This repository is the home of the USB Authentication project.

USB authentication allows for a USB Host to authenticate a USB device.

The protocol is defined in:

• Universal Serial Bus Security Specification, rev 1.0 with ECN 219
• Universal Serial Bus Type-C Authentication Specification, rev 1.0 with ECN 2019

It concerns both Power Delivery devices and USB peripherals.

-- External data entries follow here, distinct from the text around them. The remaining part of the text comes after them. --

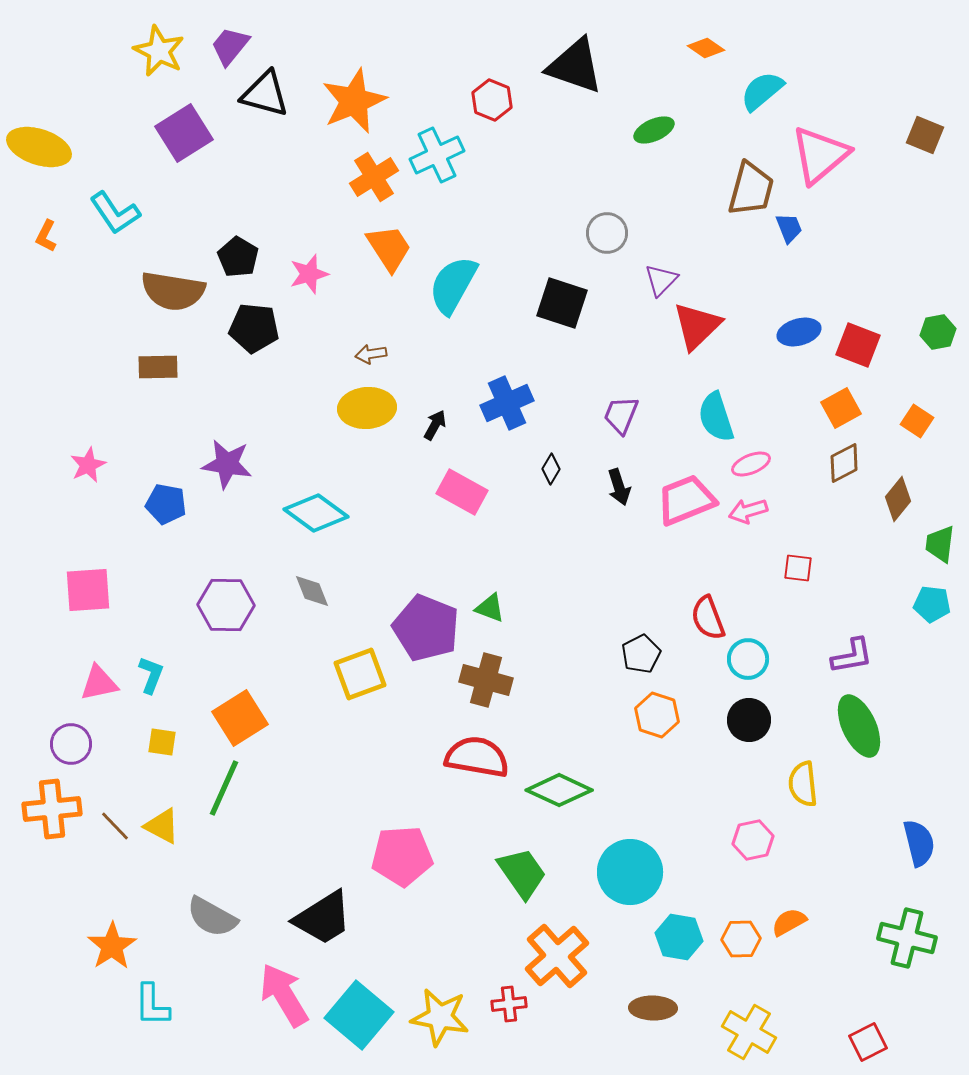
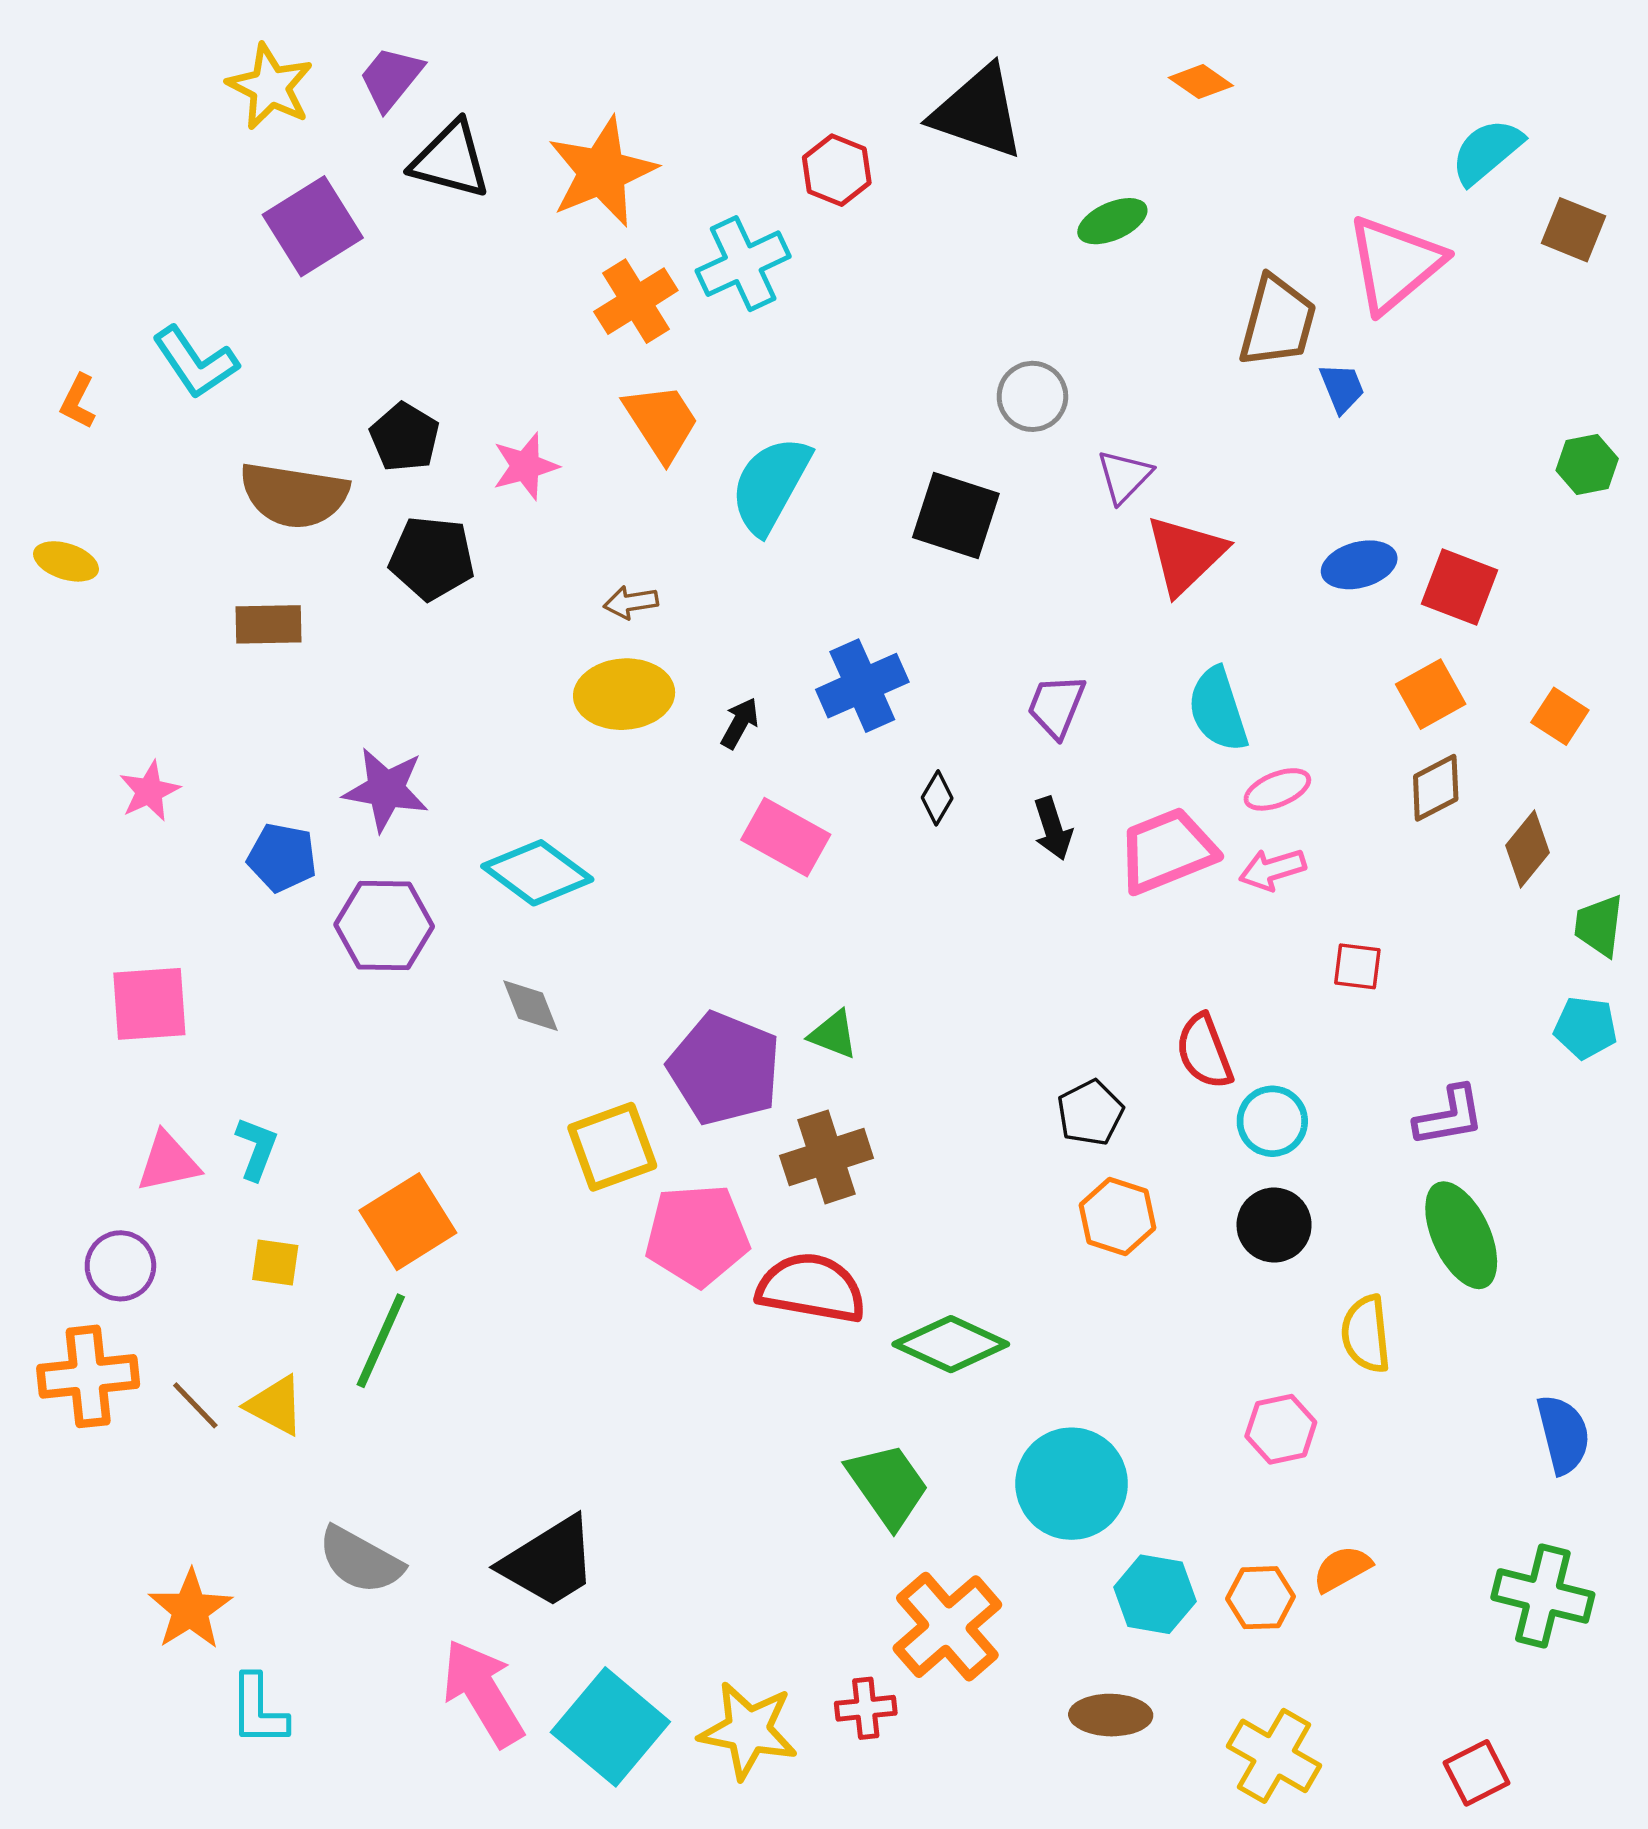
cyan semicircle: (762, 91) -> (1487, 151), moved
yellow ellipse: (39, 147) -> (66, 561), moved, size x0.6
green hexagon: (938, 332) -> (1587, 464), moved
purple hexagon: (226, 605) -> (384, 926), moved
brown cross: (486, 680) -> (827, 1157), turned -33
pink pentagon: (402, 856) -> (697, 1235), moved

The project contains the following subprojects:

• Linux kernel host implementation and a userspace policy engine
• QEMU device implementation
• A tool to create a simple test PKI

The entirety of this work is released under the GPL-2.0 license.

• virtme-ng
• podman
• make
• libnl-genl-3

The testbed Makefile defines three commands.

The build command builds a podman container embedding every dependencies to compile Qemu, the Linux kernel and the demo policy engine. It builds a virtme-ng micro-vm that can be executed with the run command.

The test commands runs the micro-vm and executes the policy engine to start authentication of a qemu-emulated authenticated USB device.

If everything works as supposed, device authentication debug logs should appear and end with the device has been authorized message.

Since the authenticated emulated qemu device does not implement a fully working device the following messages will then appear :

usbhid 1-1:1.0: can't add hid device: -32
usbhid 1-1:1.0: probe with driver usbhid failed with error -32

The test environment has been tested on Archlinux, Debian 12 and Fedora 42.